Abstract. Hailstorms are a damaging weather phenomenon worldwide. In response, several countries—including Switzerland—have implemented hail mitigation strategies, most notably through cloud seeding with ice-nucleating particles (INPs). In this study, we investigate the impact of silver iodide (AgI) perturbations on eight convective storms observed in Switzerland and southern Germany. Our focus is on evaluating the effectiveness of an early seeding strategy and examining its relationship with two key meteorological parameters: Convective Available Potential Energy (CAPE) and 0–6 km wind shear. We also assess how different storm-tracking thresholds influence the interpretation of seeding effects. Simulations were conducted using the Consortium for Small-Scale Modeling Regional Weather and Climate Model (COSMO). AgI particles were introduced as a prognostic variable during the cumulus stage and released into the updraft region near the cloud base at a concentration of 20 cm⁻³. The results indicate that early seeding increases both the mass and concentration of ice and graupel, accompanied by stronger updrafts.

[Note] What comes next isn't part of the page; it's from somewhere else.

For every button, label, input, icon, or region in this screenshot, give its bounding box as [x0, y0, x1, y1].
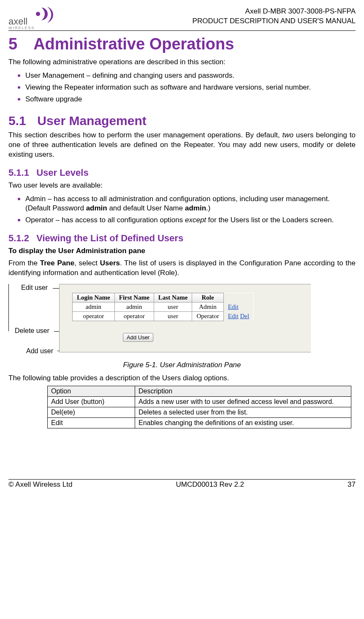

In contrast, the response of hail mass is ambiguous and varies with the tracking method. Hail size and hail-covered area also show no systematic dependence on CAPE or wind shear. Despite the variability in the hail response, our results show that early seeding increases the mean hail diameter in 80 % of the cases, with a median increase of 7.6 %—corresponding to a 31.3 % increase in kinetic energy—while simultaneously reducing the spatial extent of the hail-affected area by 39.8 % (median), with 92.4 % of simulations exhibiting a decrease in hail area.